Task details:
In the records below, find the line with "TheGoldenRetriever19 (110, 1670)" and the line with "5mods on Discord"; return exactly those lines and every line between them.

Information shown Start Marker

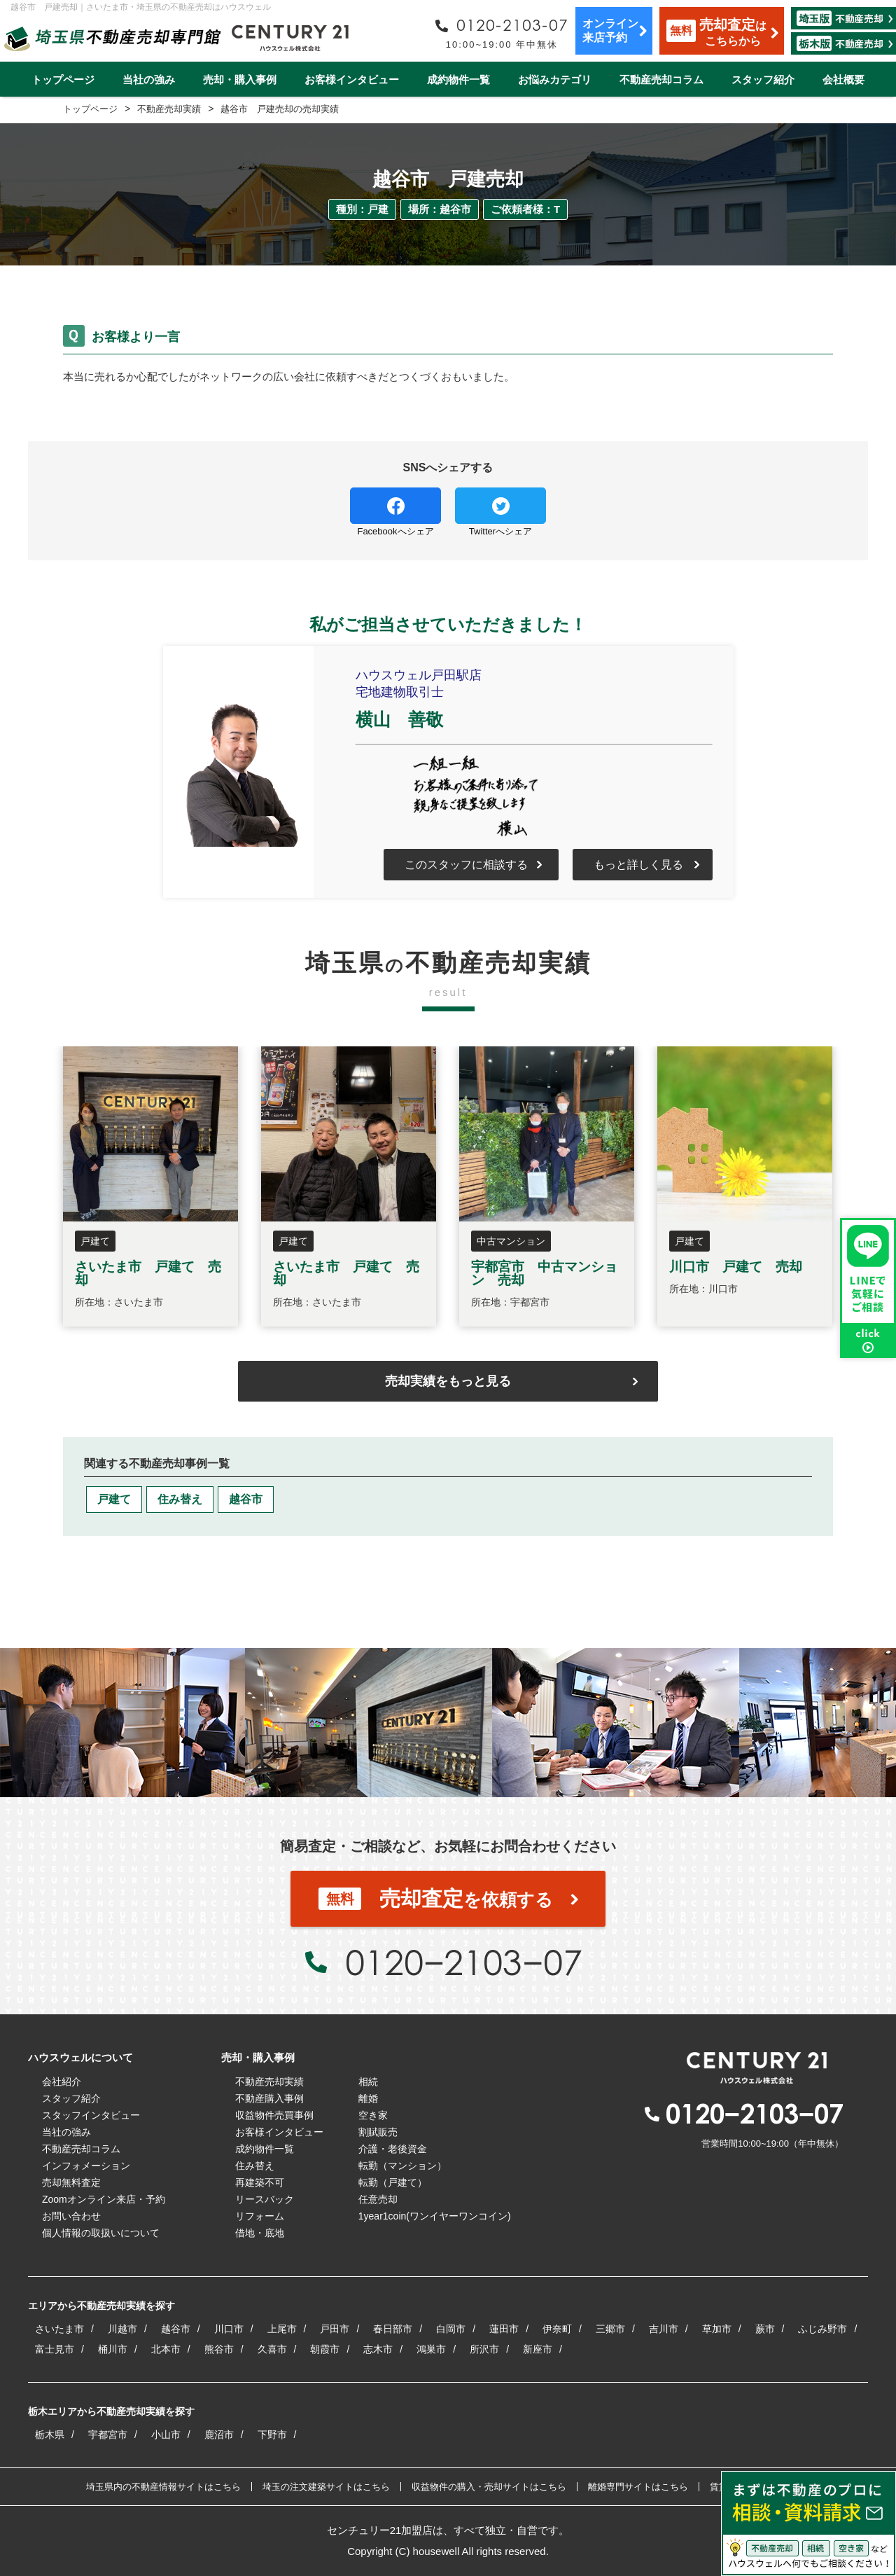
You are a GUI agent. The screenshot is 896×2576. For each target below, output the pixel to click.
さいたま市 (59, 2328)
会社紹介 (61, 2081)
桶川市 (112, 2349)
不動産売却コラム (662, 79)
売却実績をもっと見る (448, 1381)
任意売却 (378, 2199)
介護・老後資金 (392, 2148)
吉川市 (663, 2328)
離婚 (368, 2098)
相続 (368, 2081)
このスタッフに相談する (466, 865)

Information shown End Marker
Information shown Start Marker

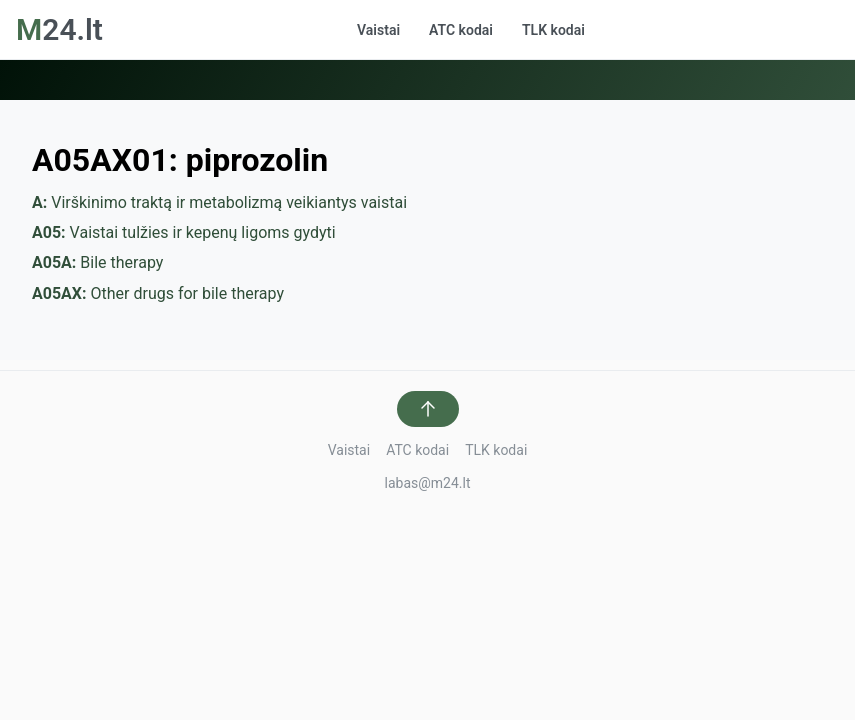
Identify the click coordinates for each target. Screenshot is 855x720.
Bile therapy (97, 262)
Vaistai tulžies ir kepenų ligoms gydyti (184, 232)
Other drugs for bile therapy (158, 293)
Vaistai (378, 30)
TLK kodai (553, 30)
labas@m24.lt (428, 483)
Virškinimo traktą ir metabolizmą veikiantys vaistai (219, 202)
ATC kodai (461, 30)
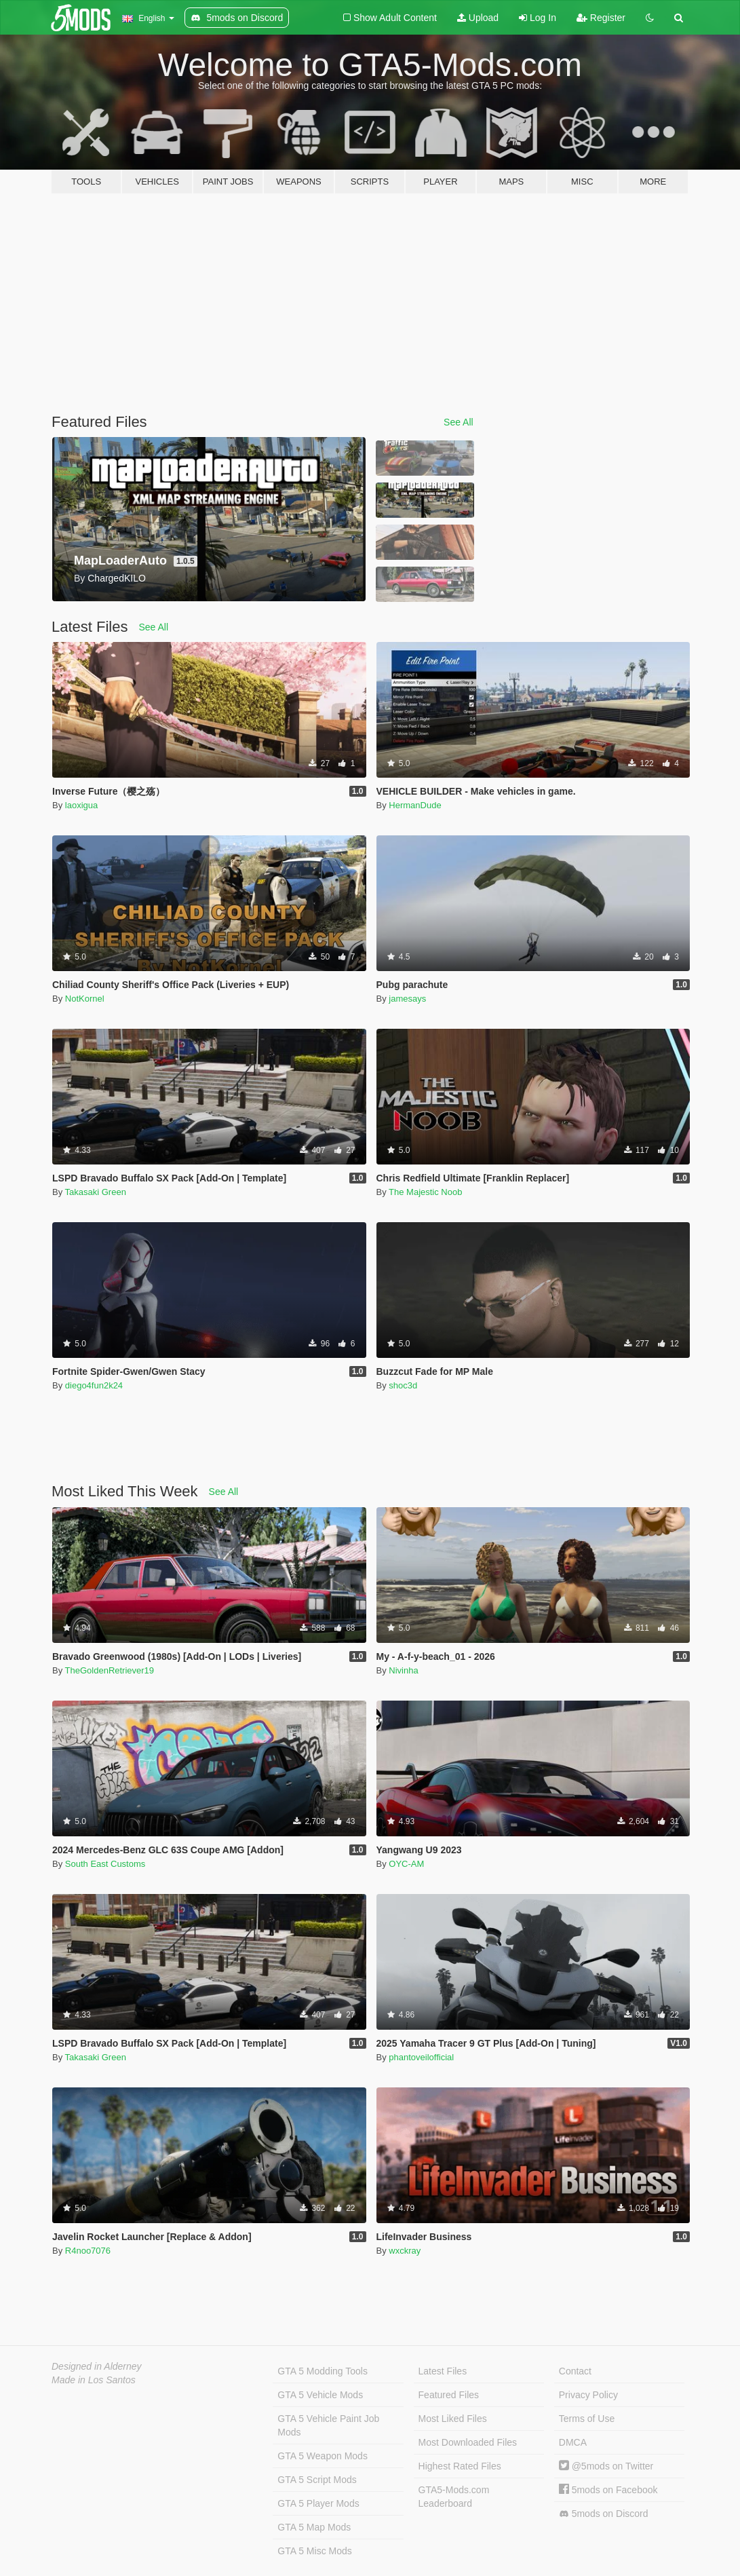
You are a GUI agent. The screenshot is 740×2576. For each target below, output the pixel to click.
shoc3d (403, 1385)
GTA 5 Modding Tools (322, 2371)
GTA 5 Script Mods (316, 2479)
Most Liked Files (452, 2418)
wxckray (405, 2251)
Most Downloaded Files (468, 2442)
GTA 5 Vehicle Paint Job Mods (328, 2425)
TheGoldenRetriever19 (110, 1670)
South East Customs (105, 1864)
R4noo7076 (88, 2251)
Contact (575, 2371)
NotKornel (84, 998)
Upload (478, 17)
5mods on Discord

Information shown End Marker

Answer:
TheGoldenRetriever19 (110, 1670)
South East Customs (105, 1864)
R4noo7076 (88, 2251)
Contact (575, 2371)
NotKornel (84, 998)
Upload (478, 17)
5mods on Discord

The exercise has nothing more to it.